The Best Advice, Part IV: Brian Pareschi

This week, I return to my series on “The Best Advice.” The source of today’s advice is Brian Pareschi. Truly one of the greatest and most versatile musicians ever to pick up a trumpet, Brian first came to my attention when I heard his playing on recordings by the David Berger Jazz Orchestra and Octet. I’ve had the opportunity to take a handful of lessons with him, and he is a fount of knowledge, having performed with and learned from many of the greats in the trumpet world, and the music industry in general. He literally could write a book, and I hope he does at some point. One of the critical ideas he imparted upon me in lessons was the importance of not merely reading written music, but interpreting it with style, personality, and the utmost conviction. Another was the need to find a way to play at the very highest level possible in the moment while accepting the reality that some days will be easier than others. I first met him while in recovery from a severe embouchure overuse/borderline injury situation, and this was an especially important thing for me to hear at that time. But of all the wisdom and ideas he shared with me, the most consistently useful piece of advice I took from him was simple and more or less universal. It came as I was feeling disappointed that some relatively advanced flexibility and upper register exercises that had seemed to be coming along well were simply not working in the lesson. He sensed my frustration as I tried and failed, and prescribed the perfect remedy: “Back up.”

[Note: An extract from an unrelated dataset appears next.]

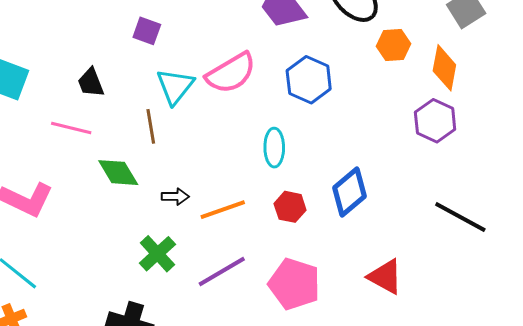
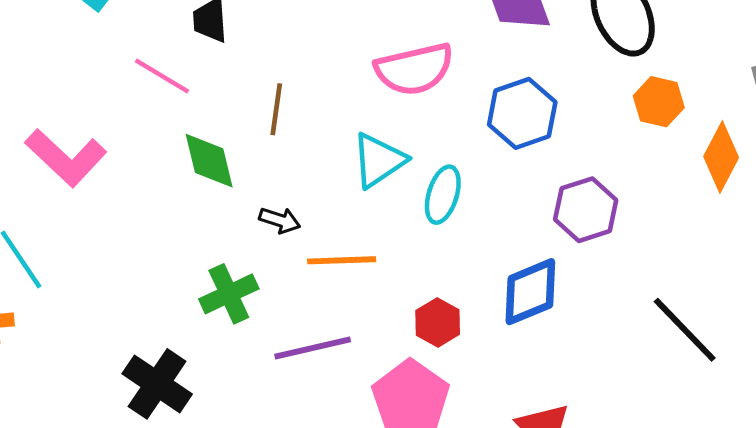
cyan triangle: (175, 86) -> (379, 160), moved
purple hexagon: (435, 121) -> (586, 210), moved
red hexagon: (290, 207) -> (438, 322), moved
black line: (460, 217) -> (685, 330), moved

“Back up.” Brian had me switch from the exercise that I was attempting to execute to some simple middle and lower register lip slurs. What a shock! I sounded like garbage on those as well. I had the realization that I was allowing my impatience to push me to try to build a fortress on a foundation of marshmallows. What I took from this is relatively straightforward compared to my other “best advice” examples, at least in its most immediate application. Because every day is different, and I have yet to meet a trumpet player for whom that is not a factor, I need to recognize days when the best thing I can do to move forward in the long term is to back up in the short term. I would rather reinforce good playing habits while playing something uncomplicated than reinforce mediocre or bad playing habits struggling with something that just isn’t working. It’s all made of the same stuff. That’s why we call fundamentals “fundamentals.” There is no glissando, no two-octave leap, no rapidly articulated passage or slurred angular melody, that cannot be improved by easier, more immediate, and more efficient sound production at the most basic level. By the same token, every single complex technical feat will carry in it embedded flaws if that basic sound production is itself flawed in any way. Clearly, when I am demanding something brand new of myself, early failure is to be expected. Backing up is not about avoiding working on weaknesses. It is about intelligently recognizing when, on a particular day or run of days, the point of diminishing returns has been reached before I even start, and reacting accordingly.

Certainly, the advice to “back up” can be applied to other circumstances in life, but I’ll leave it to you to think about that.